• [What this task involves]: Your task is to restate word for word the line containing "Confederazione" and each line that follows it in the listing, and only those.

• [Data to use]:
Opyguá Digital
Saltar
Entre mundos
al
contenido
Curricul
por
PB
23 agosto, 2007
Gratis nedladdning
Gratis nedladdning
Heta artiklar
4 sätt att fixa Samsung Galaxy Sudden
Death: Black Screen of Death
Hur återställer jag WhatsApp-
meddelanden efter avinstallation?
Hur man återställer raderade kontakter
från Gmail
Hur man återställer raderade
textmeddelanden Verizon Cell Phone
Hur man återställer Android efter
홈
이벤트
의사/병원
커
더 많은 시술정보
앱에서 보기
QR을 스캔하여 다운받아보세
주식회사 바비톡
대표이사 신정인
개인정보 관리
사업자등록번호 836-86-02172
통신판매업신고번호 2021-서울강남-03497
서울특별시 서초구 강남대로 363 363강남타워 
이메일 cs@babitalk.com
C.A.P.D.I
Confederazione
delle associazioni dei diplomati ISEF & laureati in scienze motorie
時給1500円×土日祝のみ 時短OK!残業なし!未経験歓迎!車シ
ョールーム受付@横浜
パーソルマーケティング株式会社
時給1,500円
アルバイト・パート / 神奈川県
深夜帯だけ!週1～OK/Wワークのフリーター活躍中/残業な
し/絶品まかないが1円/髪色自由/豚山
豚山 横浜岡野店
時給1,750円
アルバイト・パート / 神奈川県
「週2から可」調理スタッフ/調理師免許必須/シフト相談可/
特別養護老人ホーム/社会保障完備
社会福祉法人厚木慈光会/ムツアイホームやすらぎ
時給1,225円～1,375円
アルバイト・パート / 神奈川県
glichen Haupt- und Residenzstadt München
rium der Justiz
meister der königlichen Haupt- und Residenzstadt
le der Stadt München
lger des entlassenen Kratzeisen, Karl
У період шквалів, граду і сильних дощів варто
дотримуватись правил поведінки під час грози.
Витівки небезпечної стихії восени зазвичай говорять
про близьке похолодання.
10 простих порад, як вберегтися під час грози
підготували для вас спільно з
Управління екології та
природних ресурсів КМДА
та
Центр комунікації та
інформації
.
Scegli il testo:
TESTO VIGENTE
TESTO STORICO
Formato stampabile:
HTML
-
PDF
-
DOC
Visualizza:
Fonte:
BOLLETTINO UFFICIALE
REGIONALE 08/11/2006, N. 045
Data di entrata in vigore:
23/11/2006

• [Solution]:
Confederazione
delle associazioni dei diplomati ISEF & laureati in scienze motorie
時給1500円×土日祝のみ 時短OK!残業なし!未経験歓迎!車シ
ョールーム受付@横浜
パーソルマーケティング株式会社
時給1,500円
アルバイト・パート / 神奈川県
深夜帯だけ!週1～OK/Wワークのフリーター活躍中/残業な
し/絶品まかないが1円/髪色自由/豚山
豚山 横浜岡野店
時給1,750円
アルバイト・パート / 神奈川県
「週2から可」調理スタッフ/調理師免許必須/シフト相談可/
特別養護老人ホーム/社会保障完備
社会福祉法人厚木慈光会/ムツアイホームやすらぎ
時給1,225円～1,375円
アルバイト・パート / 神奈川県
glichen Haupt- und Residenzstadt München
rium der Justiz
meister der königlichen Haupt- und Residenzstadt
le der Stadt München
lger des entlassenen Kratzeisen, Karl
У період шквалів, граду і сильних дощів варто
дотримуватись правил поведінки під час грози.
Витівки небезпечної стихії восени зазвичай говорять
про близьке похолодання.
10 простих порад, як вберегтися під час грози
підготували для вас спільно з
Управління екології та
природних ресурсів КМДА
та
Центр комунікації та
інформації
.
Scegli il testo:
TESTO VIGENTE
TESTO STORICO
Formato stampabile:
HTML
-
PDF
-
DOC
Visualizza:
Fonte:
BOLLETTINO UFFICIALE
REGIONALE 08/11/2006, N. 045
Data di entrata in vigore:
23/11/2006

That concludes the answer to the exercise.